We believe in the Church that life begins at the moment of conception. We know from science, that the child begins his development from that moment. Week by week we can observe the formation of the heart, brain, and all the other organs. However, at that stage in life, they are completely vulnerable to all sorts of things, including the hardships of the mother. In my short time as a priest, many people who had an abortion say that they did not see any other feasible solution other than abortion. Today, with much regret, they understand it was the wrong decision. They see that there were indeed other ways to deal with the pregnancy. That’s why when we raise our voices against abortion, it’s not about the mother or the unwanted pregnancy. The main problem is that abortion is not and never will be a way to deal with pregnancy. Whether the federal government grants legal rights to the unborn child or not, we understand that there is a divine mandate to love and respect every single person, including those in the womb. That child has an innate right to live. So, when facing a situation in which the mother cannot raise the child, the annihilation of her baby is not the solution. Unfortunately, we also see how there is an industry that came about exploiting this vulnerable moment for the women. Allow me to make a very important note here. More often than not, the burden of the pregnancy falls on the woman, because the man does not take responsibility. For them it is very easy to run away or abandon their partner, which is very worrisome. If the father of the child were to stand with his partner, I believe that a number of them would not search for an abortion.
In light of this situation, WHAT CAN WE DO? We, as the Church, always pray for the mothers, the fathers, and the unborn. We have dedicated holy hours for the unborn and for the healing of anyone who had an abortion. Here in the Archdiocese we have the Project Rachel, which is a healing ministry for women. There are pregnancy help centers (we have two in Marlboro), and much more. This weekend there is one more way in which we can help the babies.
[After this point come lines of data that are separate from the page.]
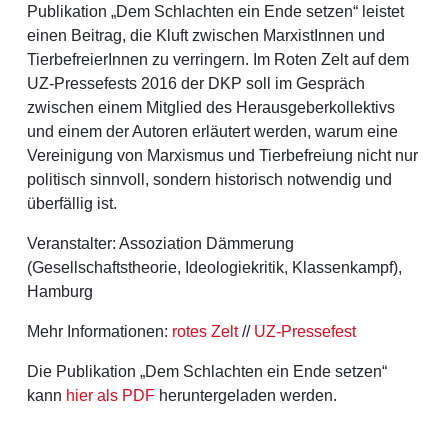
Publikation „Dem Schlachten ein Ende setzen“ leistet
einen Beitrag, die Kluft zwischen MarxistInnen und
TierbefreierInnen zu verringern. Im Roten Zelt auf dem
UZ-Pressefests 2016 der DKP soll im Gespräch
zwischen einem Mitglied des Herausgeberkollektivs
und einem der Autoren erläutert werden, warum eine
Vereinigung von Marxismus und Tierbefreiung nicht nur
politisch sinnvoll, sondern historisch notwendig und
überfällig ist.
Veranstalter: Assoziation Dämmerung
(Gesellschaftstheorie, Ideologiekritik, Klassenkampf),
Hamburg
Mehr Informationen:
rotes Zelt
//
UZ-Pressefest
Die Publikation „Dem Schlachten ein Ende setzen“
kann
hier als PDF
heruntergeladen werden.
Back in December, here in Massachusetts, the State Senate joined the House of Representatives in passing a legislation expanding the abortion laws, overriding the veto from Gov. Baker. Besides lowering the age of abortion, and removing the consent of parents for minors, the law also allows children who were born alive from an abortion to die. After a Massachusetts Supreme Judicial Court intervention, we were allowed to collect signatures to place a petition for next year ballots to protect these babies who survive an abortion. At the end of the masses this weekend, those would like to support this cause, we ask you to sign the petition. The petition forms are town specific, so please sign only the town in which you are registered to vote. This is a voluntary signature drive.
Regarding last week’s bulletin, in which we were also asked to help the elderly against the physician assisted suicide bill, below is the contact information of our State Senator and Representative.
James Eldridge State Senator - 617-722-1120 and Danielle Gregoire, Representative - 617-722-2140.